Sadly technologies of today are undoing centuries of work and human interaction. We are polluting the water, destroying the land, we are awash with disorders of the mind, we are contacting without communicating, and our new vast library, the Internet consumes most of our waking hours as we live vicariously through others and their stories.

It seems that our minds are full but we are no longer mindful. Without silence, space and time for reflection, physical interaction with people we love and admire, the part of us that imagines, dreams, explores questions — is dulled, and in many cases tuned out.

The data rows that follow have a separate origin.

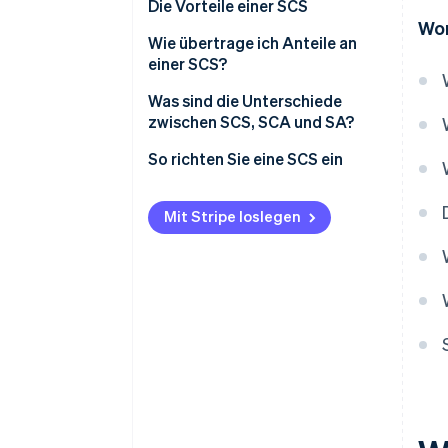
Die Vorteile einer SCS
Finanzverbindlichkeiten
Wor
Wie übertrage ich Anteile an
SCS-Steuerregelungen
einer SCS?
Soziale Sicherheit (SSI) für
Was sind die Unterschiede
Partner
zwischen SCS, SCA und SA?
So richten Sie eine SCS ein
Mit Stripe loslegen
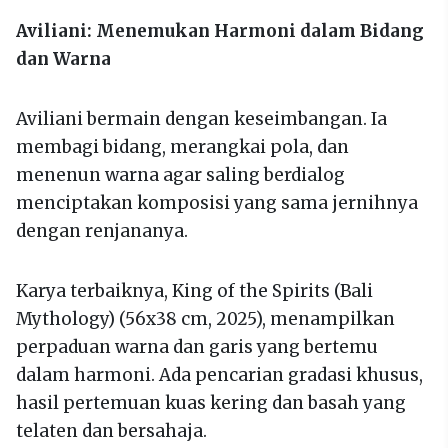
Aviliani: Menemukan Harmoni dalam Bidang
dan Warna
Aviliani bermain dengan keseimbangan. Ia
membagi bidang, merangkai pola, dan
menenun warna agar saling berdialog
menciptakan komposisi yang sama jernihnya
dengan renjananya.
Karya terbaiknya, King of the Spirits (Bali
Mythology) (56x38 cm, 2025), menampilkan
perpaduan warna dan garis yang bertemu
dalam harmoni. Ada pencarian gradasi khusus,
hasil pertemuan kuas kering dan basah yang
telaten dan bersahaja.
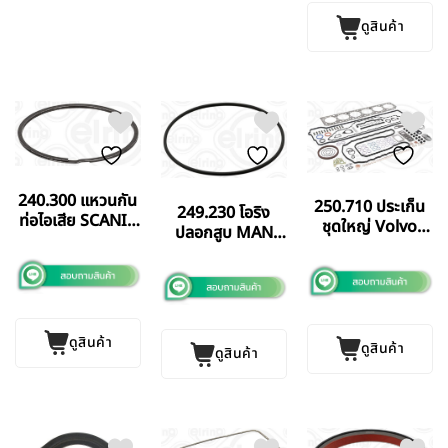
ดูสินค้า
240.300 แหวนกัน
250.710 ประเก็น
249.230 โอริง
ท่อไอเสีย SCANIA
ชุดใหญ่ Volvo
ปลอกสูบ MAN
DS 13 ลิตร
FM12 (380 แรง)
2868 LE ELRING
ELRINGGERMANY
GERMANY แท้
แท้
ดูสินค้า
ดูสินค้า
ดูสินค้า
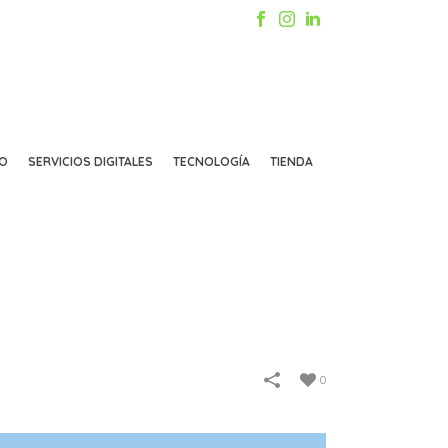
CO
SERVICIOS DIGITALES
TECNOLOGÍA
TIENDA
INICIO
/
TUID CLIENTES
/
BABY COTTONS
0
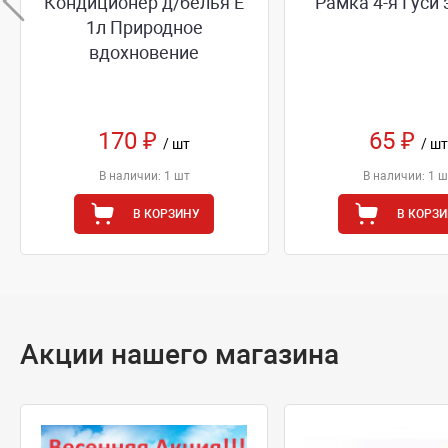
Кондиционер д/белья Е
Рамка 4-я Гуси
1л Природное
вдохновение
170 ₽
65 ₽
/ шт
/ шт
В наличии: 1 шт
В наличии: 1 ш
В КОРЗИНУ
В КОРЗ
Акции нашего магазина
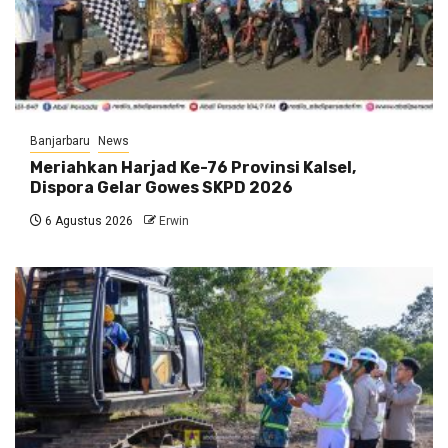
Banjarbaru
News
Meriahkan Harjad Ke-76 Provinsi Kalsel,
Dispora Gelar Gowes SKPD 2026
6 Agustus 2026
Erwin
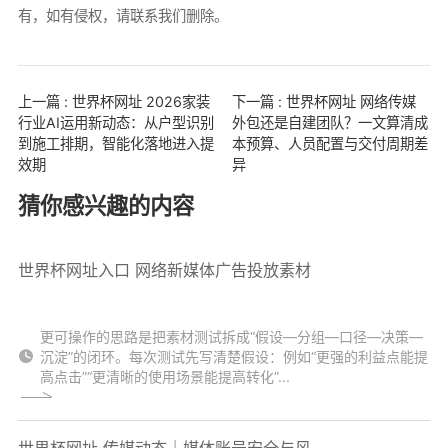
有，如有侵权，请联系我们删除。
上一篇 : 世界杯网址 2026家装
下一篇 : 世界杯网址 网络传媒
行业AI运用新动态：从户型识别
外包还是自建团队？一文算清成
到施工排期，智能化落地进入提
本预算、人员配置与交付周期差
效期
异
猜你感兴趣的内容
世界杯网址入口 网络新媒体广告投放素材
更可操作的思路是把素材测试拆成“假设—分组—口径—决策—
沉淀”的闭环。每次测试先写清楚假设：例如“更强的利益点能提
高点击”“更清晰的使用场景能提高转化”...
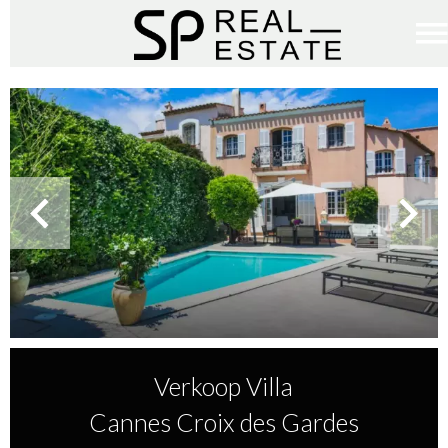
Verkoop Villa
Cannes Croix des Gardes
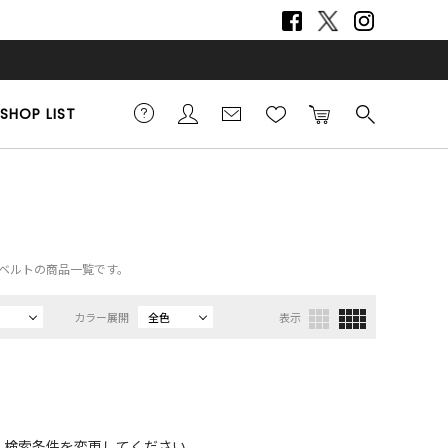
SHOP LIST
em）、ベルトの商品一覧です。
カラー展開
全色
表示
、検索条件を変更してください。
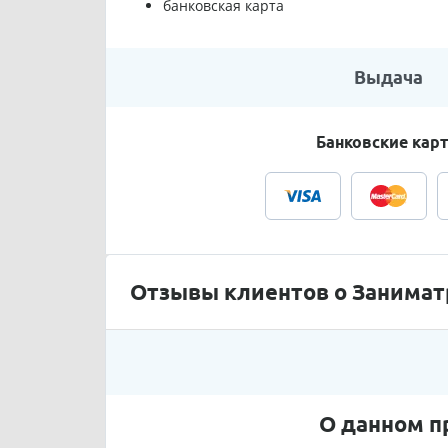
банковская карта
Выдача
Банковские кар
Отзывы клиентов о Занимат
О данном п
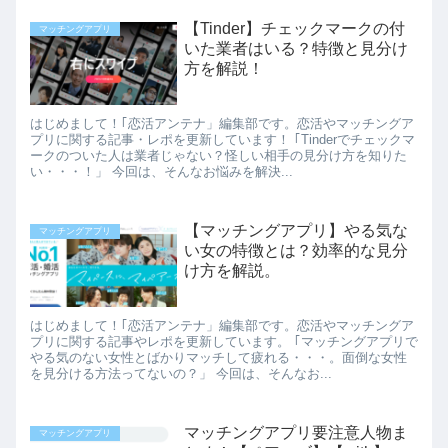
【Tinder】チェックマークの付
マッチングアプリ
いた業者はいる？特徴と見分け
方を解説！
はじめまして！｢恋活アンテナ」編集部です。恋活やマッチングア
プリに関する記事・レポを更新しています！ ｢Tinderでチェックマ
ークのついた人は業者じゃない？怪しい相手の見分け方を知りた
い・・・！」 今回は、そんなお悩みを解決...
【マッチングアプリ】やる気な
マッチングアプリ
い女の特徴とは？効率的な見分
け方を解説。
はじめまして！｢恋活アンテナ」編集部です。恋活やマッチングア
プリに関する記事やレポを更新しています。 ｢マッチングアプリで
やる気のない女性とばかりマッチして疲れる・・・。面倒な女性
を見分ける方法ってないの？」 今回は、そんなお...
マッチングアプリ要注意人物ま
マッチングアプリ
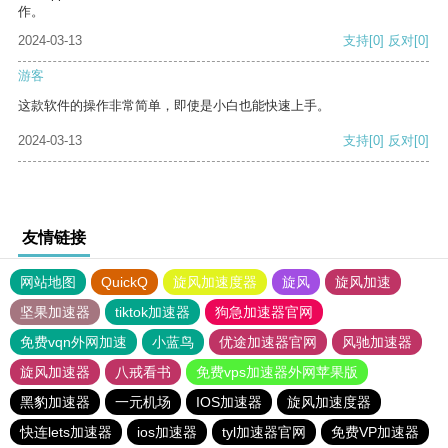
作。
2024-03-13
支持
[0]
反对
[0]
游客
这款软件的操作非常简单，即使是小白也能快速上手。
2024-03-13
支持
[0]
反对
[0]
友情链接
网站地图
QuickQ
旋风加速度器
旋风
旋风加速
坚果加速器
tiktok加速器
狗急加速器官网
免费vqn外网加速
小蓝鸟
优途加速器官网
风驰加速器
旋风加速器
八戒看书
免费vps加速器外网苹果版
黑豹加速器
一元机场
IOS加速器
旋风加速度器
快连lets加速器
ios加速器
tyl加速器官网
免费VP加速器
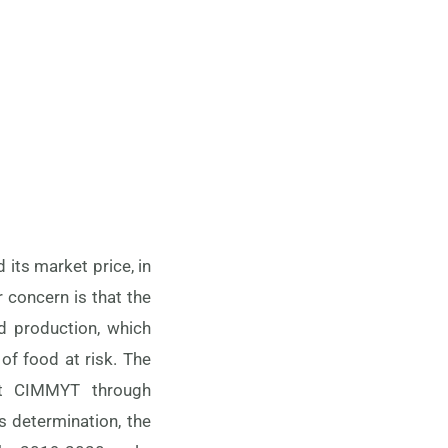
its market price, in
 concern is that the
d production, which
of food at risk. The
 at CIMMYT through
s determination, the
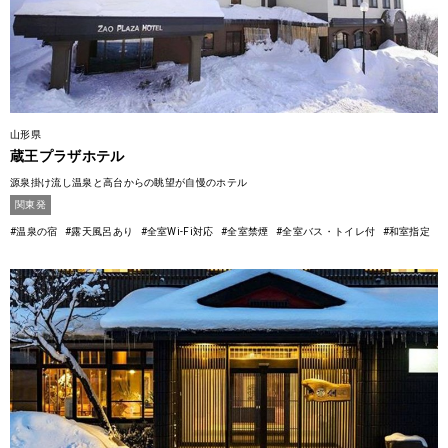
山形県
蔵王プラザホテル
源泉掛け流し温泉と高台からの眺望が自慢のホテル
関東発
#温泉の宿
#露天風呂あり
#全室Wi-Fi対応
#全室禁煙
#全室バス・トイレ付
#和室指定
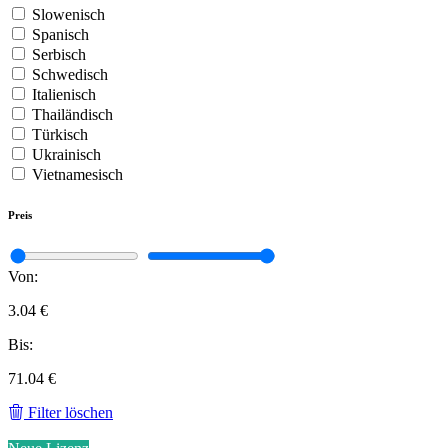
Slowenisch
Spanisch
Serbisch
Schwedisch
Italienisch
Thailändisch
Türkisch
Ukrainisch
Vietnamesisch
Preis
Von:
3.04 €
Bis:
71.04 €
Filter löschen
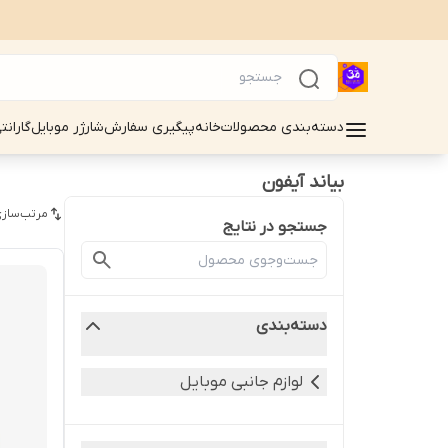
دسته‌بندی محصولات
خانه
پیگیری سفارش
شارژر موبایل
گارانت
بیاند آیفون
مرتب‌سازی
جستجو در نتایج
دسته‌بندی
لوازم جانبی موبایل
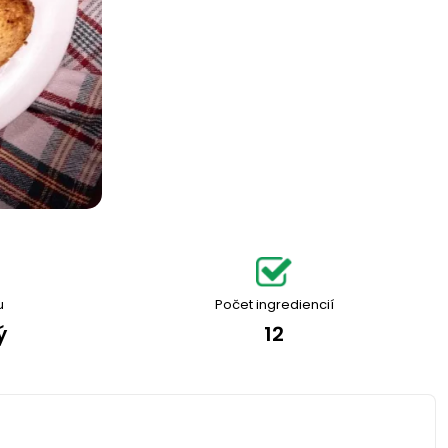
u
Počet ingrediencií
ý
12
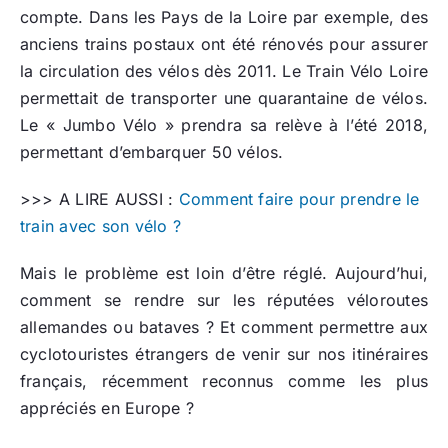
compte. Dans les Pays de la Loire par exemple, des
anciens trains postaux ont été rénovés pour assurer
la circulation des vélos dès 2011. Le Train Vélo Loire
permettait de transporter une quarantaine de vélos.
Le « Jumbo Vélo » prendra sa relève à l’été 2018,
permettant d’embarquer 50 vélos.
>>> A LIRE AUSSI :
Comment faire pour prendre le
train avec son vélo ?
Mais le problème est loin d’être réglé. Aujourd’hui,
comment se rendre sur les réputées véloroutes
allemandes ou bataves ? Et comment permettre aux
cyclotouristes étrangers de venir sur nos itinéraires
français, récemment reconnus comme les plus
appréciés en Europe ?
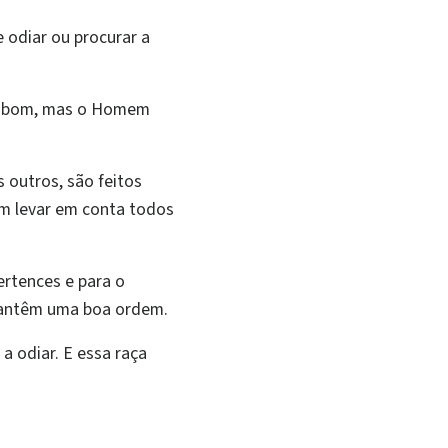
 odiar ou procurar a
te bom, mas o Homem
 outros, são feitos
em levar em conta todos
rtences e para o
mantêm uma boa ordem.
a odiar. E essa raça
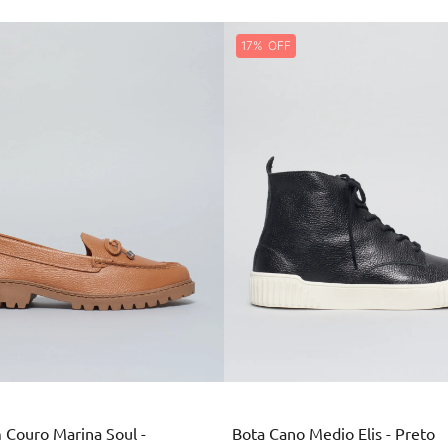
17%
Marrom
Preto
 Couro Marina Soul -
Bota Cano Medio Elis - Preto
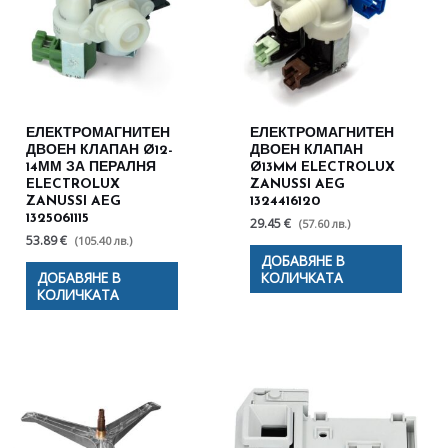
ЕЛЕКТРОМАГНИТЕН
ЕЛЕКТРОМАГНИТЕН
ДВОЕН КЛАПАН Ø12-
ДВОЕН КЛАПАН
14ММ ЗА ПЕРАЛНЯ
Ø13MM ELECTROLUX
ELECTROLUX
ZANUSSI AEG
ZANUSSI AEG
1324416120
1325061115
29.45 €
(57.60 лв.)
53.89 €
(105.40 лв.)
ДОБАВЯНЕ В
ДОБАВЯНЕ В
КОЛИЧКАТА
КОЛИЧКАТА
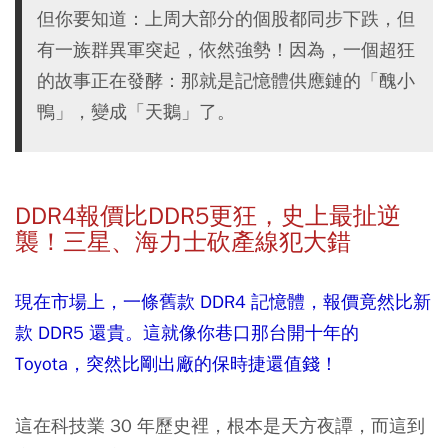
但你要知道：上周大部分的個股都同步下跌，但
有一族群異軍突起，依然強勢！因為，一個超狂
的故事正在發酵：那就是記憶體供應鏈的「醜小
鴨」，變成「天鵝」了。
DDR4報價比DDR5更狂，史上最扯逆
襲！三星、海力士砍產線犯大錯
現在市場上，一條舊款 DDR4 記憶體，報價竟然比新
款 DDR5 還貴。這就像你巷口那台開十年的
Toyota，突然比剛出廠的保時捷還值錢！
這在科技業 30 年歷史裡，根本是天方夜譚，而這到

Watch at your next meeting for those who cannot stay away from their mobile in the event they might miss something. They simply don't follow the conversation merely the anecdotes. Like magpies we are too often attracted by shiny objects. The art of discourse is dying so fast and all we can do is have endless workshops at vast cost to understand in some cases the simplest of business problems.

Many of us twiddle with technology like a sixth finger, at lightning speed and rarely question the many random tasks we achieve each day. As long as we are ticking the boxes off our to-do list we think we are making progress. 

It seems we are using technology to arrange the world so we don't have to experience it.

You can order your cheeseburger or chow mein without ever interacting with a human being. There are apps that will automatically wish your friends a happy birthday so you never need to think warm thoughts of them again.

Work as I observe is beginning to look like running on a hamster wheel. No less busy than before, rather less meaningful and certainly the quality of output tends to be iterative versus something truly new. 

Finding something new I feel is taking too long. People don't seem to have any thoughtful time with their technology distractions and an insatiable desire to know a little about everything consumes their waking hours. Your dog these days could well have more clarity of thought and purpose than you do.

Without sustained attention, we fail to feed our personalities, and so they shrink away in isolation from the world. Somehow the rich world of experience is not being shared offline. Everything is a click away from sex to sneakers.

The implicit promise is that these new efficiencies will make life easier and we will have more time to live. But that day never comes. Instead we are having our food bought in, so often eating alone, watching streaming movies to avoid the pain of meeting friends at the cinema and suddenly this frictionless existence means we are no longer truly living despite all this efficiency.

American record producer DJ Khaled is notorious for broadcasting each moment of his day to day life. So far it has cost him $80,000USD for broadcasting credit card information, among other things.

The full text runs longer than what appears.